有効性についてはご存知の通りで、確定した感染の既往のない36,523人のうち、2回目投与の7日目以降にCOVID-19を発症したものはワクチン群の8人、プラセボ群の162人で有効性は95%(95% CI, 90.3 to 97.6)の有効性、これに感染既往ありに人を含めると、ワクチン群で9人、プラセボ群で169人にCOVID-19発症と94.6%(95% CI, 89.9 to 97.3)の有効性を示しました。年齢、性別、人種、民族、肥満の有無、併存症で層別化しても同程度の有効性が見られました。1回目と2回目の投与間でワクチン群の39例、プラセボ群の82例にCOVID-19感染あり、ワクチンの有効性は52% (95% CI, 29.5 to 68.4)でした。このうち重症なCOVID-19を発症したのはワクチン群1例、プラセボ群9例でした。

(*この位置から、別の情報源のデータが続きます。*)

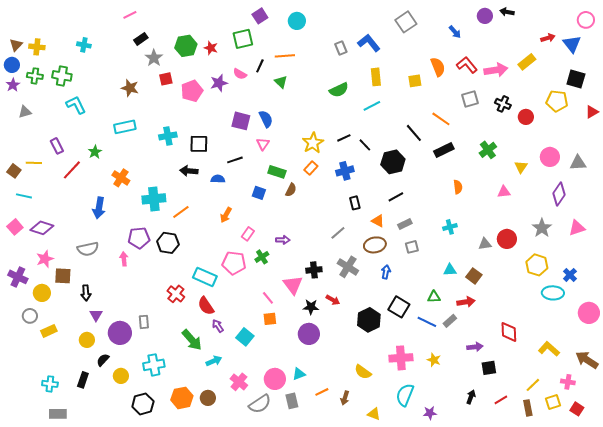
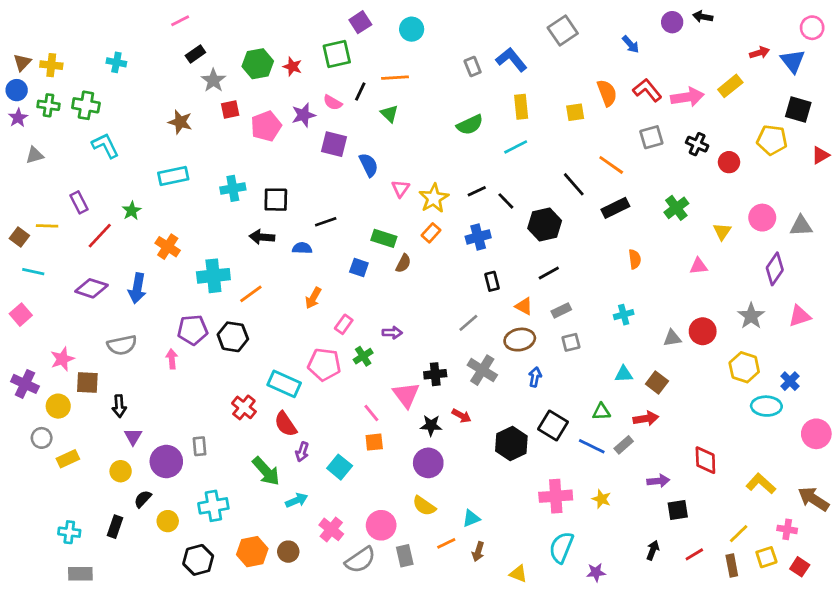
purple square: (241, 121) -> (334, 144), moved
pink triangle: (263, 144) -> (401, 188), moved
purple diamond: (42, 228) -> (91, 288), moved
purple arrow: (218, 326) -> (302, 452), turned -128
yellow semicircle: (363, 372) -> (424, 506), moved
cyan triangle: (299, 374) -> (471, 518), moved

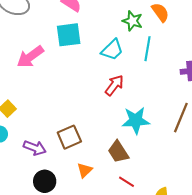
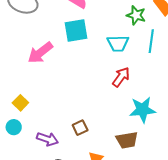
cyan trapezoid: (112, 50) -> (118, 43), turned 45
brown square: (69, 137) -> (80, 128), size x0.7
brown trapezoid: (118, 152) -> (127, 140), turned -65

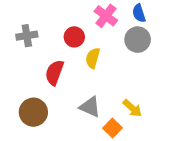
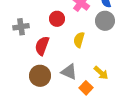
gray cross: (27, 36) -> (21, 27), moved
yellow semicircle: (93, 58) -> (79, 40), moved
brown circle: (33, 112) -> (40, 76), moved

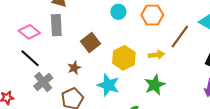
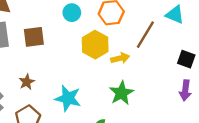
brown square: (90, 43) -> (34, 37), moved, turned 36
yellow hexagon: (124, 58) -> (95, 45), moved

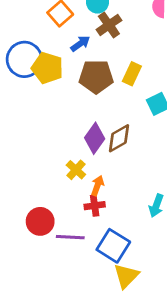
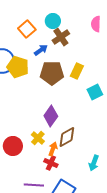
brown diamond: (119, 138) -> (67, 137), moved
red cross: (95, 206) -> (51, 163), turned 32
red circle: (40, 221) -> (13, 146), moved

ということで投与時反応はあるものの、うわさ通り有効性はかなり高そうです。今後有効性がどのくらい維持されるかのデータが示されるものと思います。
Polack et al., Safety and Efficacy of the BNT162b2 mRNA Covid-19 Vaccine.  N Engl J Med. 2020 Dec 10. doi: 10.1056/NEJMoa2034577.